Effect of alloying on the stabilities and catalytic properties of Pt–Au bimetallic subnanoclusters: a theoretical investigation

Abstract

Density functional theory (DFT) has been applied to study the geometrical and electronic structures and the catalytic properties for NO oxidation of pure Pt and PtAu clusters. The calculated results suggest that Pt10 clusters shows the most stable structure among the pure Ptn (n = 2–13) clusters with the local maximum Δ2E value. The doping of Au atoms reduces the stability of the clusters, and Pt6Au4 cluster has the most stable structure among Pt10−nAun (n = 1–7) clusters, due to the closest band centers between Pt and Au atoms (0.83 eV) and the obvious s–p resonance peaks near the Fermi level. Pt6Au4 cluster displays the strongest activation of O2 molecules among Pt10−nAun (n = 0–7) clusters, owing to the clear overlap between O 2p and Pt 6 s and Au 6 s near the Fermi level, and the more positive d band center than the others.
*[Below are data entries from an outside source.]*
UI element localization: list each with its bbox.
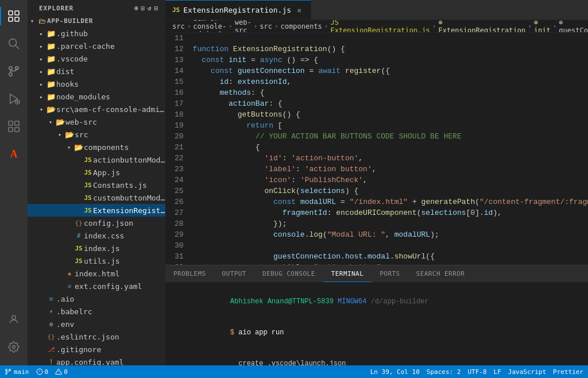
panel-tab-problems[interactable]: PROBLEMS — [165, 265, 214, 282]
svg-point-20 — [6, 373, 7, 375]
status-errors[interactable]: 0 — [36, 368, 49, 376]
svg-point-4 — [9, 39, 17, 47]
status-spaces[interactable]: Spaces: 2 — [427, 368, 461, 376]
activity-source-control[interactable] — [0, 57, 28, 85]
activity-run[interactable] — [0, 85, 28, 113]
js-icon-extensionreg: JS — [83, 207, 93, 214]
term-create-line: create .vscode\launch.json — [172, 348, 581, 365]
status-encoding[interactable]: UTF-8 — [467, 368, 486, 376]
panel-tab-debug[interactable]: DEBUG CONSOLE — [254, 265, 323, 282]
tree-item-node-modules[interactable]: ▸ 📁 node_modules — [28, 90, 165, 103]
status-warnings[interactable]: 0 — [55, 368, 68, 376]
tree-item-app-config[interactable]: ▸ ! app.config.yaml — [28, 356, 165, 365]
expand-arrow-dist: ▸ — [37, 68, 46, 75]
code-line-11 — [191, 33, 588, 44]
status-position[interactable]: Ln 39, Col 10 — [370, 368, 420, 376]
js-icon-utils: JS — [74, 257, 84, 265]
tree-item-utils[interactable]: ▸ JS utils.js — [28, 254, 165, 267]
panel-tab-terminal[interactable]: TERMINAL — [323, 265, 372, 282]
tree-item-index-js[interactable]: ▸ JS index.js — [28, 242, 165, 254]
status-branch[interactable]: main — [5, 368, 29, 376]
tree-item-github[interactable]: ▸ 📁 .github — [28, 27, 165, 40]
tree-root-appbuilder[interactable]: ▾ 🗁 APP-BUILDER — [28, 14, 165, 27]
tree-item-components[interactable]: ▾ 📂 components — [28, 141, 165, 153]
folder-icon-vscode: 📁 — [46, 55, 56, 63]
tree-label-config: config.json — [84, 219, 165, 227]
collapse-icon[interactable]: ⊟ — [154, 5, 158, 12]
tree-item-config-json[interactable]: ▸ {} config.json — [28, 217, 165, 229]
refresh-icon[interactable]: ↺ — [148, 5, 152, 12]
tree-item-actionbuttonmodal[interactable]: ▸ JS actionbuttonModal.js — [28, 153, 165, 166]
tree-item-index-html[interactable]: ▸ ◈ index.html — [28, 267, 165, 280]
status-formatter[interactable]: Prettier — [553, 368, 583, 376]
sidebar: Explorer ⊕ ⊡ ↺ ⊟ ▾ 🗁 APP-BUILDER — [28, 0, 165, 365]
sidebar-tree: ▾ 🗁 APP-BUILDER ▸ 📁 .github ▸ 📁 .parcel — [28, 14, 165, 365]
tree-item-src-aem[interactable]: ▾ 📂 src\aem-cf-console-admin-1 — [28, 103, 165, 115]
tree-label-env: .env — [56, 320, 165, 329]
code-line-26: const modalURL = "/index.html" + generat… — [191, 196, 588, 207]
tree-item-dist[interactable]: ▸ 📁 dist — [28, 65, 165, 78]
tree-item-vscode[interactable]: ▸ 📁 .vscode — [28, 52, 165, 65]
tree-label-web-src: web-src — [65, 118, 165, 126]
status-eol[interactable]: LF — [494, 368, 501, 376]
svg-rect-13 — [9, 121, 13, 125]
tree-item-web-src[interactable]: ▾ 📂 web-src — [28, 115, 165, 128]
activity-search[interactable] — [0, 30, 28, 57]
code-line-13: const init = async () => { — [191, 55, 588, 65]
panel-tab-search-error[interactable]: SEARCH ERROR — [408, 265, 473, 282]
new-file-icon[interactable]: ⊕ — [134, 5, 139, 12]
tree-item-src[interactable]: ▾ 📂 src — [28, 128, 165, 141]
activity-extensions[interactable] — [0, 113, 28, 140]
tabs-bar: JS ExtensionRegistration.js × — [165, 0, 588, 20]
panel-tab-ports[interactable]: PORTS — [372, 265, 408, 282]
tree-item-babelrc[interactable]: ▸ ⚡ .babelrc — [28, 305, 165, 318]
expand-arrow-comp: ▾ — [64, 144, 74, 151]
terminal-content[interactable]: Abhishek Anand@TTNPL-5839 MINGW64 /d/app… — [165, 283, 588, 365]
tree-item-aio[interactable]: ▸ ≡ .aio — [28, 292, 165, 305]
tree-item-app[interactable]: ▸ JS App.js — [28, 166, 165, 179]
code-line-16: methods: { — [191, 87, 588, 98]
folder-icon-dist: 📁 — [46, 67, 56, 76]
code-line-27: fragmentId: encodeURIComponent(selection… — [191, 207, 588, 218]
svg-point-18 — [13, 346, 16, 349]
expand-arrow-hooks: ▸ — [37, 81, 46, 87]
expand-arrow: ▾ — [28, 18, 37, 24]
panel-tab-output[interactable]: OUTPUT — [214, 265, 254, 282]
tree-item-index-css[interactable]: ▸ # index.css — [28, 229, 165, 242]
tree-root-label: APP-BUILDER — [47, 17, 165, 25]
bc-init: ⊕ init — [534, 20, 551, 33]
tree-label-gitignore: .gitignore — [56, 345, 165, 354]
term-user-line: Abhishek Anand@TTNPL-5839 MINGW64 /d/app… — [172, 286, 581, 317]
code-editor[interactable]: 11 12 13 14 15 16 17 18 19 20 21 22 23 2… — [165, 33, 588, 265]
tree-label-parcel: .parcel-cache — [56, 42, 165, 51]
status-language[interactable]: JavaScript — [508, 368, 546, 376]
tree-item-eslintrc[interactable]: ▸ {} .eslintrc.json — [28, 330, 165, 343]
activity-adobe[interactable]: A — [0, 140, 28, 168]
folder-icon-web-src: 📂 — [55, 118, 65, 126]
activity-bar: A — [0, 0, 28, 365]
tree-item-gitignore[interactable]: ▸ ⎇ .gitignore — [28, 343, 165, 356]
tree-label-index-js: index.js — [84, 244, 165, 253]
tree-item-hooks[interactable]: ▸ 📁 hooks — [28, 78, 165, 90]
bc-components: components — [281, 22, 322, 30]
tree-item-env[interactable]: ▸ ⚙ .env — [28, 318, 165, 330]
tree-item-extensionreg[interactable]: ▸ JS ExtensionRegistration.js — [28, 204, 165, 217]
activity-account[interactable] — [0, 306, 28, 333]
tree-item-custombuttonmodal[interactable]: ▸ JS custombuttonModal.js — [28, 191, 165, 204]
folder-icon-node: 📁 — [46, 92, 56, 101]
tab-extensionreg[interactable]: JS ExtensionRegistration.js × — [165, 0, 311, 20]
svg-rect-16 — [15, 128, 19, 132]
tab-close-button[interactable]: × — [295, 6, 304, 15]
tree-label-utils: utils.js — [84, 257, 165, 265]
tree-item-constants[interactable]: ▸ JS Constants.js — [28, 179, 165, 191]
activity-explorer[interactable] — [0, 2, 28, 30]
activity-settings[interactable] — [0, 333, 28, 361]
tree-item-ext-config[interactable]: ▸ ≡ ext.config.yaml — [28, 280, 165, 292]
new-folder-icon[interactable]: ⊡ — [141, 5, 145, 12]
code-line-17: actionBar: { — [191, 98, 588, 109]
js-icon-constants: JS — [83, 182, 93, 189]
folder-icon-hooks: 📁 — [46, 80, 56, 88]
svg-rect-2 — [9, 17, 13, 21]
svg-point-6 — [9, 67, 13, 70]
tree-item-parcel-cache[interactable]: ▸ 📁 .parcel-cache — [28, 40, 165, 52]
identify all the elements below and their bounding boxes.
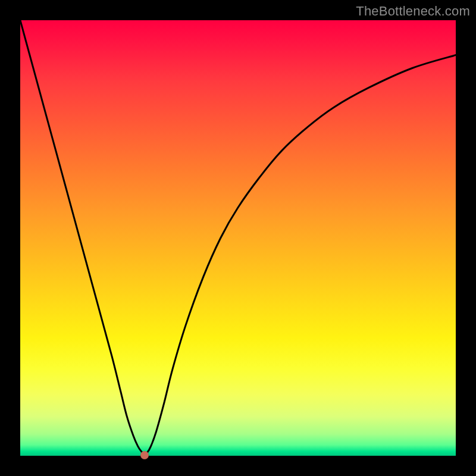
chart-container: { "watermark": "TheBottleneck.com", "cha… xyxy=(0,0,476,476)
plot-area xyxy=(20,20,456,456)
watermark-text: TheBottleneck.com xyxy=(356,4,470,19)
minimum-marker xyxy=(140,451,149,459)
bottleneck-curve xyxy=(20,20,456,456)
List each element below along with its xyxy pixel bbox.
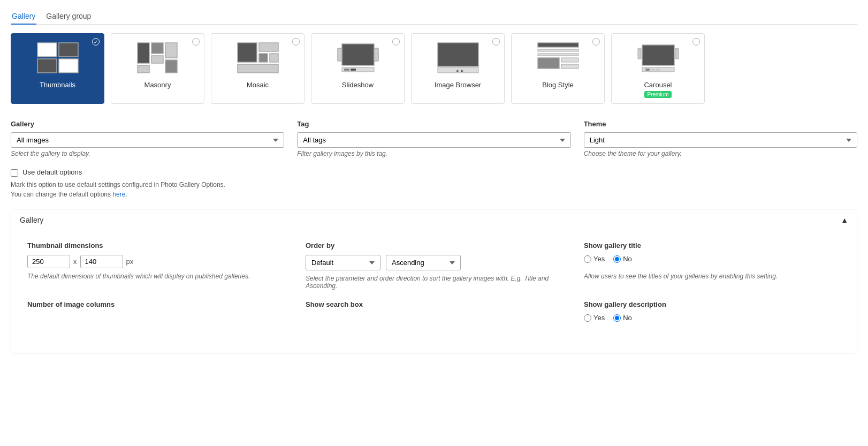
svg-rect-11	[259, 43, 278, 51]
svg-rect-4	[138, 43, 149, 63]
svg-rect-25	[538, 49, 578, 51]
order-by-default-select[interactable]: Default Title Date Random	[306, 255, 380, 270]
show-gallery-description-radios: Yes No	[584, 314, 841, 327]
gallery-card-mosaic[interactable]: Mosaic	[211, 33, 304, 104]
svg-rect-32	[675, 48, 679, 59]
gallery-field-group: Gallery All images Select the gallery to…	[11, 120, 284, 157]
svg-rect-34	[645, 69, 650, 71]
slideshow-icon	[317, 39, 399, 77]
blog-style-label: Blog Style	[517, 81, 599, 89]
svg-text:◄ ►: ◄ ►	[455, 69, 465, 73]
section-body: Thumbnail dimensions x px The default di…	[11, 231, 857, 353]
show-gallery-description-yes-label[interactable]: Yes	[584, 314, 605, 322]
tag-select[interactable]: All tags	[297, 132, 570, 148]
thumbnail-dimensions-inputs: x px	[27, 255, 284, 268]
show-gallery-title-radios: Yes No	[584, 255, 841, 268]
svg-rect-31	[638, 48, 641, 59]
carousel-icon	[617, 39, 699, 77]
gallery-select[interactable]: All images	[11, 132, 284, 148]
tag-field-group: Tag All tags Filter gallery images by th…	[297, 120, 570, 157]
mosaic-label: Mosaic	[217, 81, 299, 89]
dim-unit: px	[126, 258, 134, 266]
show-gallery-title-yes-label[interactable]: Yes	[584, 255, 605, 263]
svg-rect-8	[138, 65, 149, 73]
gallery-card-masonry[interactable]: Masonry	[111, 33, 204, 104]
radio-carousel	[692, 38, 700, 46]
show-gallery-title-yes[interactable]	[584, 255, 591, 263]
svg-rect-15	[342, 44, 374, 65]
section-row-2: Number of image columns Show search box …	[27, 300, 841, 331]
thumbnails-icon	[17, 39, 98, 77]
gallery-card-carousel[interactable]: Carousel Premium	[611, 33, 705, 104]
svg-rect-26	[538, 54, 578, 56]
svg-rect-28	[561, 58, 578, 62]
tag-help: Filter gallery images by this tag.	[297, 150, 570, 157]
default-options-link[interactable]: here	[112, 191, 125, 198]
svg-rect-2	[37, 59, 57, 73]
gallery-section-panel: Gallery ▲ Thumbnail dimensions x px The …	[11, 209, 857, 353]
svg-rect-9	[165, 60, 177, 73]
gallery-help: Select the gallery to display.	[11, 150, 284, 157]
order-by-direction-select[interactable]: Ascending Descending	[386, 255, 461, 270]
order-by-selects: Default Title Date Random Ascending Desc…	[306, 255, 562, 270]
svg-rect-20	[351, 69, 356, 71]
svg-rect-10	[238, 43, 257, 62]
default-options-label[interactable]: Use default options	[22, 168, 82, 176]
premium-badge: Premium	[644, 91, 671, 98]
num-columns-label: Number of image columns	[27, 300, 284, 308]
gallery-card-blog-style[interactable]: Blog Style	[511, 33, 605, 104]
slideshow-label: Slideshow	[317, 81, 399, 89]
svg-rect-21	[438, 43, 478, 66]
mosaic-icon	[217, 39, 299, 77]
show-gallery-title-no-label[interactable]: No	[613, 255, 632, 263]
svg-rect-24	[538, 43, 578, 47]
theme-field-group: Theme Light Dark Choose the theme for yo…	[584, 120, 857, 157]
svg-rect-29	[561, 64, 578, 69]
show-search-box-label: Show search box	[306, 300, 562, 308]
masonry-icon	[117, 39, 199, 77]
num-columns-group: Number of image columns	[27, 300, 284, 331]
svg-rect-1	[59, 43, 78, 57]
radio-blog-style	[592, 38, 600, 46]
gallery-card-thumbnails[interactable]: Thumbnails	[11, 33, 104, 104]
svg-rect-35	[651, 69, 655, 71]
dim-x-separator: x	[73, 258, 77, 266]
svg-rect-30	[642, 45, 674, 65]
thumbnails-label: Thumbnails	[17, 81, 98, 89]
radio-masonry	[192, 38, 200, 46]
default-options-note2: You can change the default options here.	[11, 191, 857, 198]
radio-image-browser	[492, 38, 500, 46]
carousel-label: Carousel	[617, 81, 699, 89]
svg-rect-12	[259, 54, 268, 62]
main-form-row: Gallery All images Select the gallery to…	[11, 120, 857, 157]
show-gallery-title-no[interactable]	[613, 255, 621, 263]
svg-rect-7	[151, 56, 163, 63]
thumbnail-dimensions-group: Thumbnail dimensions x px The default di…	[27, 241, 284, 290]
thumbnail-dimensions-help: The default dimensions of thumbnails whi…	[27, 273, 284, 280]
show-gallery-description-no-label[interactable]: No	[613, 314, 632, 322]
default-options-checkbox[interactable]	[11, 169, 18, 177]
svg-rect-3	[59, 59, 78, 73]
show-gallery-title-group: Show gallery title Yes No Allow users to…	[584, 241, 841, 290]
thumbnail-height-input[interactable]	[80, 255, 123, 268]
show-search-box-group: Show search box	[306, 300, 562, 331]
svg-rect-13	[270, 54, 278, 62]
tag-field-label: Tag	[297, 120, 570, 128]
thumbnail-dimensions-label: Thumbnail dimensions	[27, 241, 284, 250]
gallery-card-slideshow[interactable]: Slideshow	[311, 33, 405, 104]
gallery-card-image-browser[interactable]: ◄ ► Image Browser	[411, 33, 505, 104]
radio-mosaic	[292, 38, 300, 46]
show-gallery-description-no[interactable]	[613, 314, 621, 322]
gallery-type-selector: Thumbnails Masonry	[11, 33, 857, 104]
tab-gallery[interactable]: Gallery	[11, 9, 36, 25]
image-browser-icon: ◄ ►	[417, 39, 499, 77]
show-gallery-description-yes[interactable]	[584, 314, 591, 322]
theme-select[interactable]: Light Dark	[584, 132, 857, 148]
svg-rect-5	[151, 43, 163, 54]
tab-bar: Gallery Gallery group	[11, 9, 857, 25]
thumbnail-width-input[interactable]	[27, 255, 70, 268]
section-header[interactable]: Gallery ▲	[11, 209, 857, 231]
tab-gallery-group[interactable]: Gallery group	[45, 9, 92, 25]
svg-rect-17	[374, 48, 378, 61]
order-by-help: Select the parameter and order direction…	[306, 275, 562, 290]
The interaction between NO and metals changes slightly in NO/Pt10-nAun (n = 2–7) systems, which is weaker than that in NO/Pt9Au system, as a result of the decreasing resonance peaks of sp hybridization near the Fermi level. Compared to pure Pt10 cluster, the lower energy barriers and larger reaction energies on Pt6Au4 cluster suggest a higher catalytic activity of PtAu cluster for the O2 dissociation and NO oxidation reactions. Our study provides atomic-scale insights into the nature of the interfacial effect that determines NO oxidation on PtAu cluster catalysts.